Había ese chico, que alternaba entre mirar hacia el camino y a sus ajados zapatos y que parecía estar esperando a alguien. Pasaron unos minutos antes de que se volviera a oír el sonido de pasos ascendiendo por el camino de piedra. Para entonces, el chico había tenido la vista perdida en la arboleda que se extendía a un lado, en la lejanía, pero elevó la mirada bruscamente en ese momento. El brillo en sus orbes negras se extinguió cuando estas se posaron en la figura femenina ascendiendo el sendero: una chica con el cabello rubio y trenzado, el escudo de su túnica la delataba como estudiante de Hufflepuff. La joven se deslizó junto al otro chico, echándole una mirada de reojo, y entró en la lechucería. El chico no se movió, tampoco se movió unos minutos más tarde cuando se encontró de nuevo solo en los alrededores. No se movió mientras las luces fueron desapareciendo de la cúpula celeste, mientras la sutil pero intensa luz que había mantenido la vida en su expresión fue marchitándose con el paso de las horas.

El chico ya no lucía nervioso para cuando el sol se extinguió por completo tras el horizonte. Tenía ambos brazos muertos a cada lado del cuerpo, el rostro ensombrecido y la boca tensa en una fina recta. De repente, se dio la vuelta y entró en la lechucería, donde hizo aparecer pergamino y tinta, escribió una rápida misiva de poco más de un párrafo y la envió.
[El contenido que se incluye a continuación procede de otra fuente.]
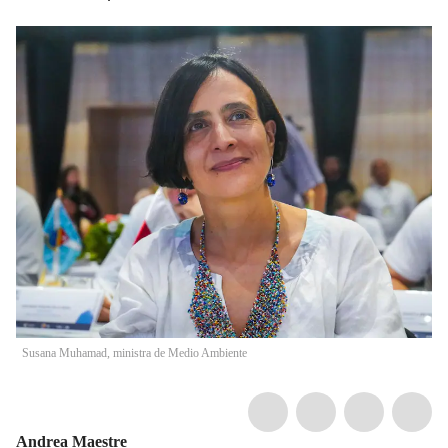
Susana Muhamad, ministra de Medio Ambiente
Andrea Maestre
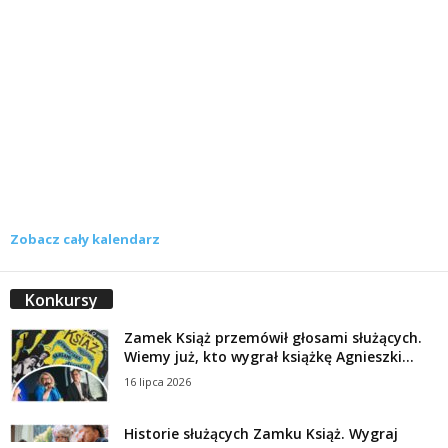
Zobacz cały kalendarz
Konkursy
Zamek Książ przemówił głosami służących.
Wiemy już, kto wygrał książkę Agnieszki...
16 lipca 2026
Historie służących Zamku Książ. Wygraj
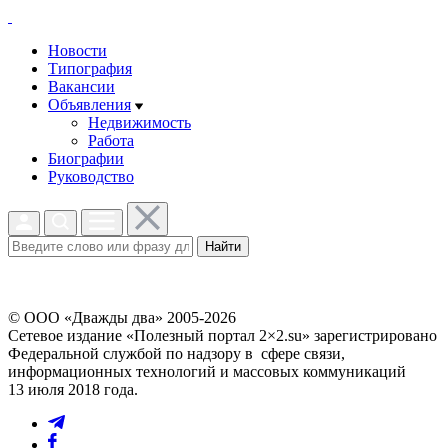
Новости
Типография
Вакансии
Объявления
Недвижимость
Работа
Биографии
Руководство
Найти
© ООО «Дважды два» 2005-2026
Сетевое издание «Полезный портал 2×2.su» зарегистрировано
Федеральной службой по надзору в сфере связи,
информационных технологий и массовых коммуникаций
13 июля 2018 года.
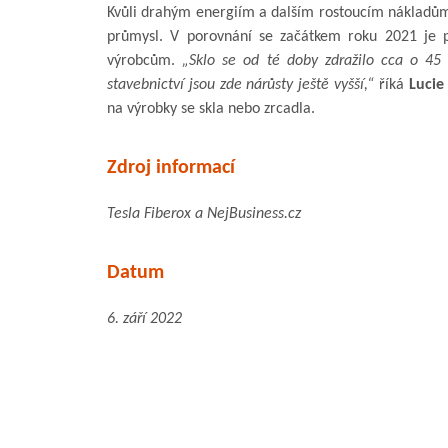
Kvůli drahým energiím a dalším rostoucím nákladům r
průmysl. V porovnání se začátkem roku 2021 je p
výrobcům.
„Sklo se od té doby zdražilo cca o 45
stavebnictví jsou zde nárůsty ještě vyšší,“
říká
Lucie
na výrobky se skla nebo zrcadla.
Zdroj informací
Tesla Fiberox a NejBusiness.cz
Datum
6. září 2022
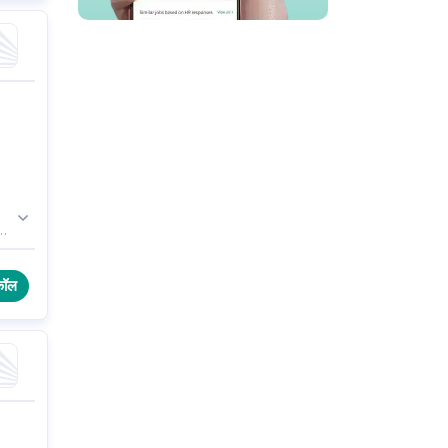
का
कॉल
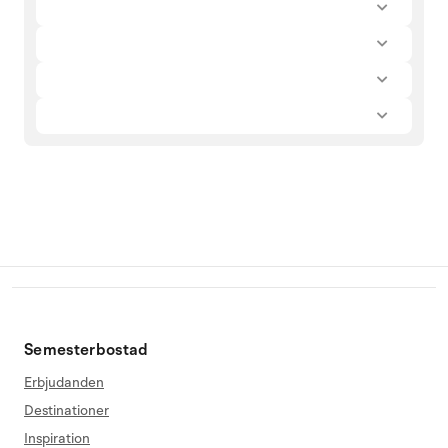
Semesterbostad
Erbjudanden
Destinationer
Inspiration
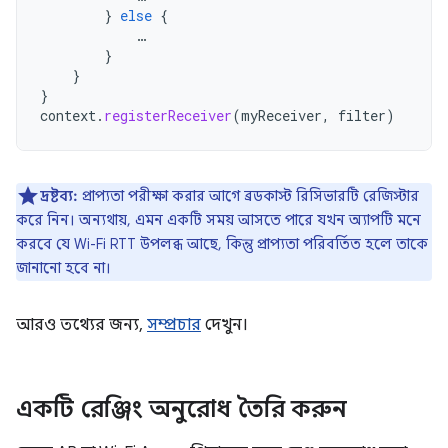
}
else
{
…
}
}
}
context
.
registerReceiver
(
myReceiver
,
filter
)
দ্রষ্টব্য:
প্রাপ্যতা পরীক্ষা করার আগে ব্রডকাস্ট রিসিভারটি রেজিস্টার
করে নিন। অন্যথায়, এমন একটি সময় আসতে পারে যখন অ্যাপটি মনে
করবে যে Wi-Fi RTT উপলব্ধ আছে, কিন্তু প্রাপ্যতা পরিবর্তিত হলে তাকে
জানানো হবে না।
আরও তথ্যের জন্য,
সম্প্রচার
দেখুন।
একটি রেঞ্জিং অনুরোধ তৈরি করুন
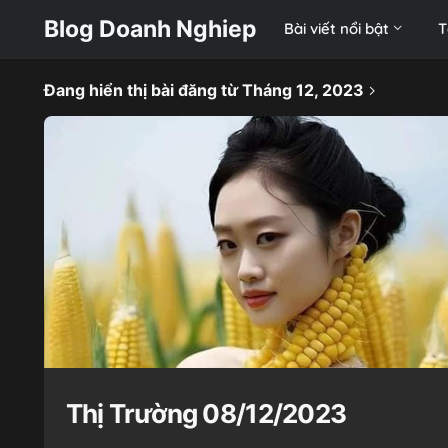
Blog Doanh Nghiep
Bài viết nổi bật
T
Đang hiển thị bài đăng từ Tháng 12, 2023
Thị Trường 08/12/2023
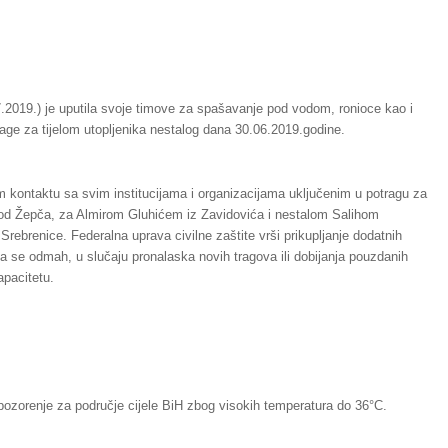
7.2019.) je uputila svoje timove za spašavanje pod vodom, ronioce kao i
rage za tijelom utopljenika nestalog dana 30.06.2019.godine.
nom kontaktu sa svim institucijama i organizacijama uključenim u potragu za
d Žepča, za Almirom Gluhićem iz Zavidovića i nestalom Salihom
Srebrenice. Federalna uprava civilne zaštite vrši prikupljanje dodatnih
 da se odmah, u slučaju pronalaska novih tragova ili dobijanja pouzdanih
apacitetu.
pozorenje za područje cijele BiH zbog visokih temperatura do 36°C.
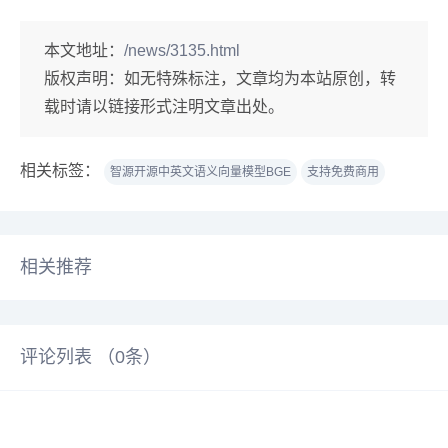
本文地址：
/news/3135.html
版权声明：
如无特殊标注，文章均为本站原创，转
载时请以链接形式注明文章出处。
相关标签：
智源开源中英文语义向量模型BGE
支持免费商用
相关推荐
评论列表 （
0
条）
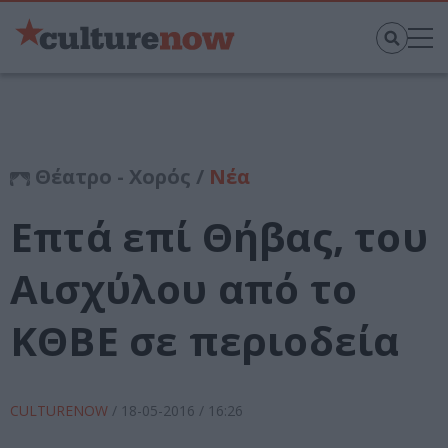
Θέατρο - Χορός /
Νέα
Επτά επί Θήβας, του
Αισχύλου από το
ΚΘΒΕ σε περιοδεία
CULTURENOW
/
18-05-2016
/ 16:26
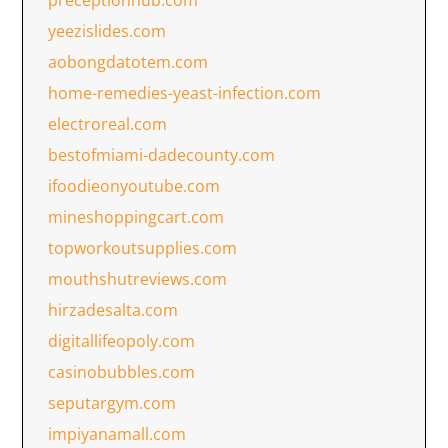
preceptionhub.com
yeezislides.com
aobongdatotem.com
home-remedies-yeast-infection.com
electroreal.com
bestofmiami-dadecounty.com
ifoodieonyoutube.com
mineshoppingcart.com
topworkoutsupplies.com
mouthshutreviews.com
hirzadesalta.com
digitallifeopoly.com
casinobubbles.com
seputargym.com
impiyanamall.com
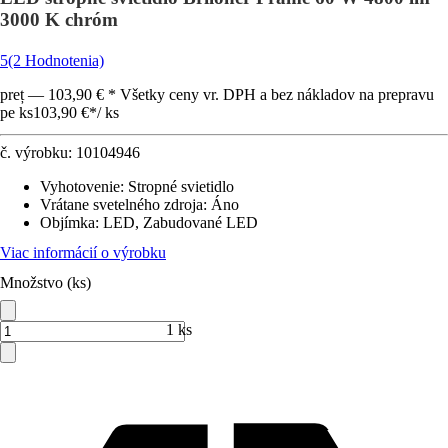
3000 K chróm
5
(2 Hodnotenia)
preț — 103,90 € * Všetky ceny vr. DPH a bez nákladov na prepravu
pe ks
103,90 €
*
/
ks
č. výrobku:
10104946
Vyhotovenie
:
Stropné svietidlo
Vrátane svetelného zdroja
:
Áno
Objímka
:
LED, Zabudované LED
Viac informácií o výrobku
Množstvo (ks)
1 ks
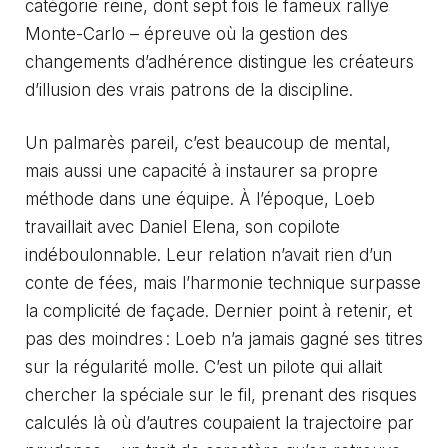
catégorie reine, dont sept fois le fameux
rallye
Monte-Carlo
– épreuve où la gestion des
changements d’adhérence distingue les créateurs
d’illusion des vrais patrons de la discipline.
Un palmarès pareil, c’est beaucoup de mental,
mais aussi une capacité à instaurer sa propre
méthode dans une équipe. À l’époque, Loeb
travaillait avec Daniel Elena, son copilote
indéboulonnable. Leur relation n’avait rien d’un
conte de fées, mais l’harmonie technique surpasse
la complicité de façade. Dernier point à retenir, et
pas des moindres : Loeb n’a jamais gagné ses titres
sur la régularité molle. C’est un pilote qui allait
chercher la spéciale sur le fil, prenant des risques
calculés là où d’autres coupaient la trajectoire par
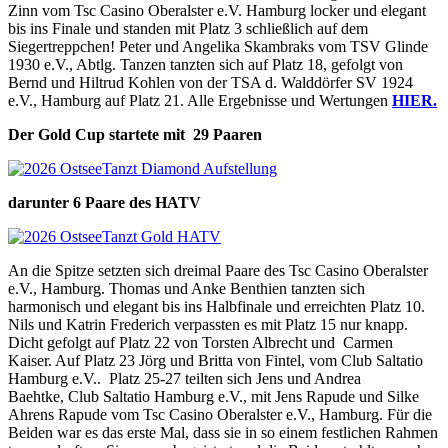
Zinn vom Tsc Casino Oberalster e.V. Hamburg locker und elegant
bis ins Finale und standen mit Platz 3 schließlich auf dem
Siegertreppchen! Peter und Angelika Skambraks vom TSV Glinde
1930 e.V., Abtlg. Tanzen tanzten sich auf Platz 18, gefolgt von
Bernd und Hiltrud Kohlen von der TSA d. Walddörfer SV 1924
e.V., Hamburg auf Platz 21. Alle Ergebnisse und Wertungen
HIER.
Der Gold Cup startete mit 29 Paaren
darunter 6 Paare des HATV
An die Spitze setzten sich dreimal Paare des Tsc Casino Oberalster
e.V., Hamburg. Thomas und Anke Benthien tanzten sich
harmonisch und elegant bis ins Halbfinale und erreichten Platz 10.
Nils und Katrin Frederich verpassten es mit Platz 15 nur knapp.
Dicht gefolgt auf Platz 22 von Torsten Albrecht und Carmen
Kaiser. Auf Platz 23 Jörg und Britta von Fintel, vom Club Saltatio
Hamburg e.V.. Platz 25-27 teilten sich Jens und Andrea
Baehtke, Club Saltatio Hamburg e.V., mit Jens Rapude und Silke
Ahrens Rapude vom Tsc Casino Oberalster e.V., Hamburg. Für die
Beiden war es das erste Mal, dass sie in so einem festlichen Rahmen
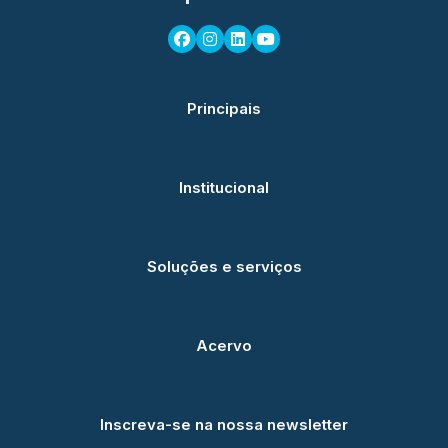
Principais
Institucional
Soluções e serviços
Acervo
Inscreva-se na nossa newsletter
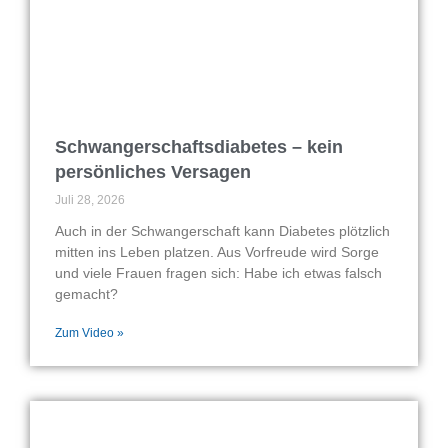
Schwangerschaftsdiabetes – kein
persönliches Versagen
Juli 28, 2026
Auch in der Schwangerschaft kann Diabetes plötzlich
mitten ins Leben platzen. Aus Vorfreude wird Sorge
und viele Frauen fragen sich: Habe ich etwas falsch
gemacht?
Zum Video »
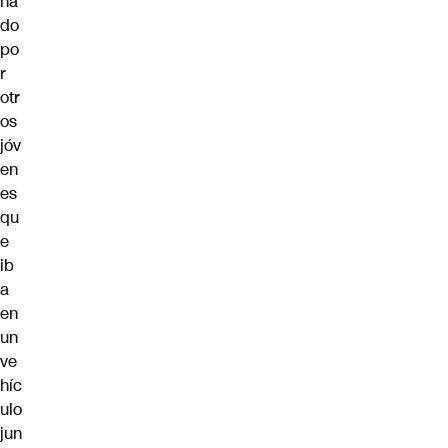
na
do
po
r
otr
os
jóv
en
es
qu
e
ib
a
en
un
ve
híc
ulo
jun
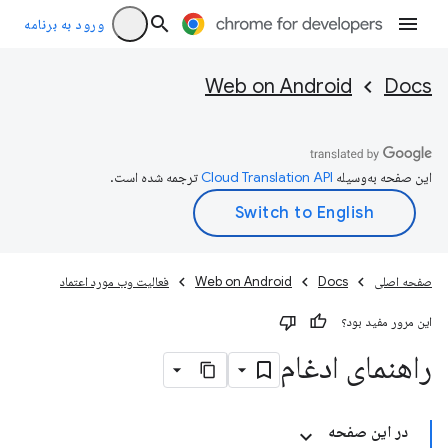
ورود به برنامه
Web on Android
Docs
این صفحه به‌وسیله
ترجمه شده است.
صفحه اصلی
Docs
Web on Android
فعالیت وب مورد اعتماد
این مرور مفید بود؟
راهنمای ادغام
در این صفحه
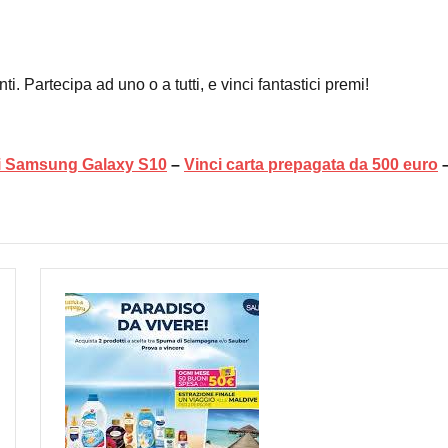
i. Partecipa ad uno o a tutti, e vinci fantastici premi!
i Samsung Galaxy S10
–
Vinci carta prepagata da 500 euro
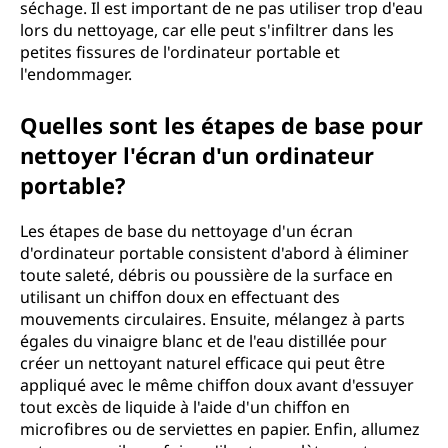
séchage. Il est important de ne pas utiliser trop d'eau
lors du nettoyage, car elle peut s'infiltrer dans les
petites fissures de l'ordinateur portable et
l'endommager.
Quelles sont les étapes de base pour
nettoyer l'écran d'un ordinateur
portable?
Les étapes de base du nettoyage d'un écran
d'ordinateur portable consistent d'abord à éliminer
toute saleté, débris ou poussière de la surface en
utilisant un chiffon doux en effectuant des
mouvements circulaires. Ensuite, mélangez à parts
égales du vinaigre blanc et de l'eau distillée pour
créer un nettoyant naturel efficace qui peut être
appliqué avec le même chiffon doux avant d'essuyer
tout excès de liquide à l'aide d'un chiffon en
microfibres ou de serviettes en papier. Enfin, allumez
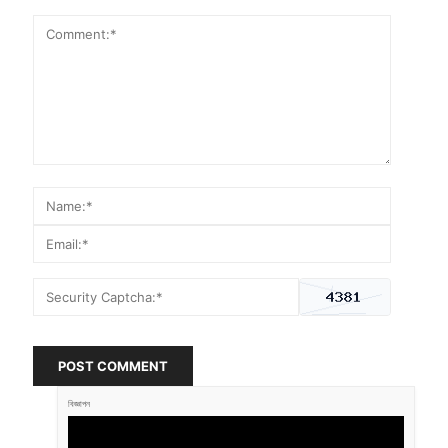
POST COMMENT
বিজ্ঞাপন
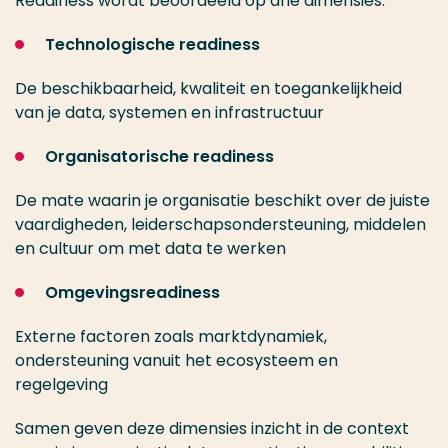
Readiness wordt beoordeeld op drie dimensies:
Technologische readiness
De beschikbaarheid, kwaliteit en toegankelijkheid
van je data, systemen en infrastructuur
Organisatorische readiness
De mate waarin je organisatie beschikt over de juiste
vaardigheden, leiderschapsondersteuning, middelen
en cultuur om met data te werken
Omgevingsreadiness
Externe factoren zoals marktdynamiek,
ondersteuning vanuit het ecosysteem en
regelgeving
Samen geven deze dimensies inzicht in de context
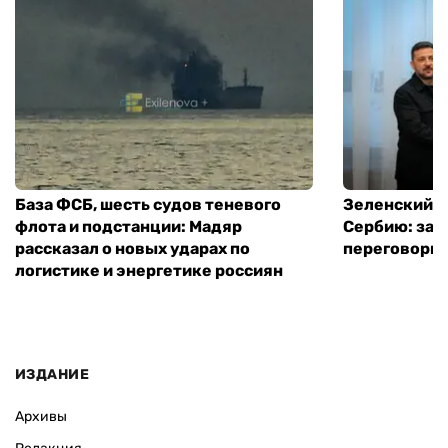
База ФСБ, шесть судов теневого
Зеленский в
флота и подстанции: Мадяр
Сербию: за
рассказал о новых ударах по
переговоры 
логистике и энергетике россиян
ИЗДАНИЕ
Архивы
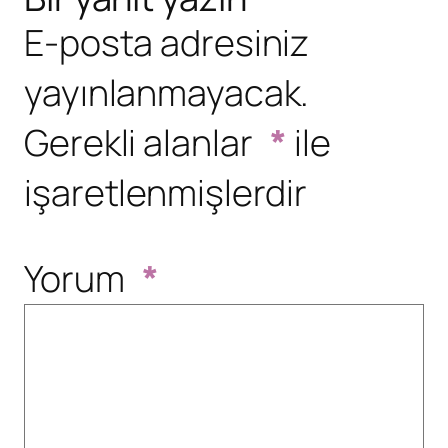
E-posta adresiniz
yayınlanmayacak.
Gerekli alanlar
*
ile
işaretlenmişlerdir
Yorum
*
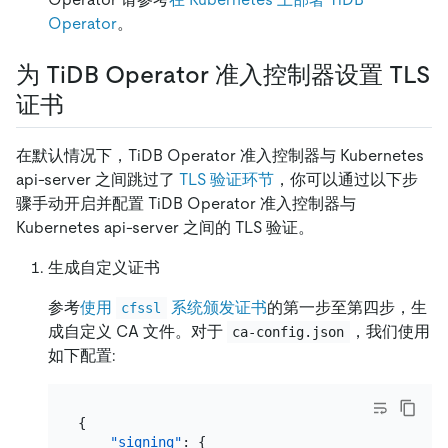
Operator
。
为 TiDB Operator 准入控制器设置 TLS
证书
在默认情况下，TiDB Operator 准入控制器与 Kubernetes
api-server 之间跳过了
TLS 验证环节
，你可以通过以下步
骤手动开启并配置 TiDB Operator 准入控制器与
Kubernetes api-server 之间的 TLS 验证。
生成自定义证书
参考
使用
系统颁发证书
的第一步至第四步，生
cfssl
成自定义 CA 文件。对于
，我们使用
ca-config.json
如下配置:
{
"signing"
:
{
No se quedó a ver como el ave se elevaba hacia los cielos.

A la tarde del día siguiente, en Wiltshire, un hombre joven de majestuosa prestancia se hallaba sentado con las piernas cruzadas, tomando el té entre cuidada vegetación. Su largo, y en apariencia sedoso, cabello rubio caía en una cascada sobre su espalda. Una lechuza se acercó volando. Después de dejarla entrar con un aire de cierta suspicacia, el hombre le ofreció una golosina mientras desenrroscaba el pergamino de su pata y lo leía aprisa. La comisura de su boca se torció en una mueca que no llegó a ser una sonrisa y los ojos azules le resplandecieron.